Conclusion: These analyses suggest that α1-blockers are effective in the treatment of female LUTS patients. However, the effect of α1-blockers on female LUTS should be assessed according to the underlying cause, and the role of α1-blockers in combination therapy with other drugs should also be investigated.
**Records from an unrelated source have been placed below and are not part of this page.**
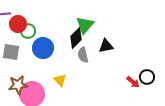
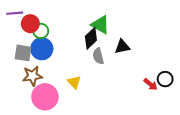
green triangle: (85, 25) -> (100, 25), turned -42
blue circle: (43, 48) -> (42, 49), moved
brown star: (18, 85) -> (32, 76), moved

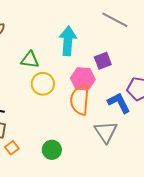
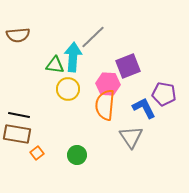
gray line: (115, 20) -> (93, 37), moved, turned -72
cyan arrow: (68, 41) -> (73, 57), moved
purple square: (103, 61) -> (128, 66), size x1.4

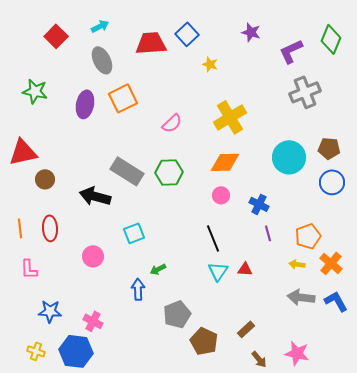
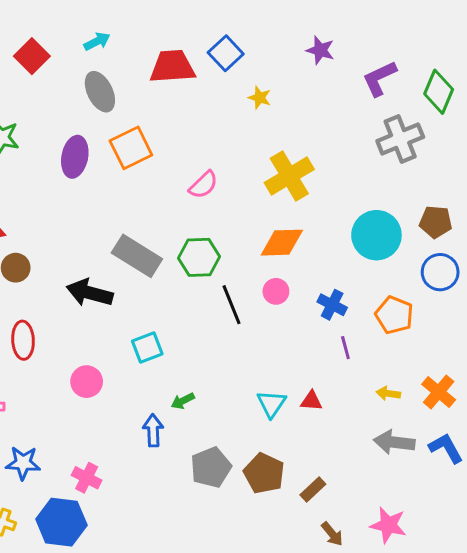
green diamond: (331, 39) -> (439, 92), moved
orange pentagon: (308, 236) -> (394, 315), moved, turned -30
black line: (213, 238) -> (232, 305), moved
brown pentagon: (204, 341) -> (264, 473), moved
Keywords: Alpha-adrenergic antagonists; Lower urinary tract symptoms; Meta-analysis; Voiding dysfunction; Women.

Fig. 1.

PRISMA (Preferred Reporting Items for Systematic Reviews and Meta-analysis) flowchart. Chart presenting the flow of information through the different phases of the systematic review, together with the utilized exclusion criteria.

Fig. 2.

Forest plots comparing pre-post study outcomes (subgroup-analysis by study design). The evaluated outcomes included urinary symptom score (A), maximal flow rate (B), and postvoid residual urine volume (C). P, prazosin; T, terazosin; SD, standard deviation; CI, confidence interval; df, degrees of freedom.

Fig. 3.

Forest plots comparing outcomes between α1-blocker and placebo groups. Evaluated outcomes included urinary symptom score (A), maximal flow rate (B), residual urine volume (C), and adverse events (D). SD, standard deviation; CI, confidence interval; df, degrees of freedom.

Fig. 4.

Publication bias analysis. Funnel plots for maximal flow rate (A) and postvoid residual urine volume (B).

Fig. 5.

Risk of bias assessment graph. Risk of bias was assessed using the Cochrane Risk of Bias Tool.

Fig. 6.

Study-specific bias risk. Risk of bias was assessed using the Cochrane Risk of Bias Tool. A green plus sign indicates a low risk of bias, a yellow question mark indicates an unclear risk of bias, and a red minus sign indicates a high risk of bias.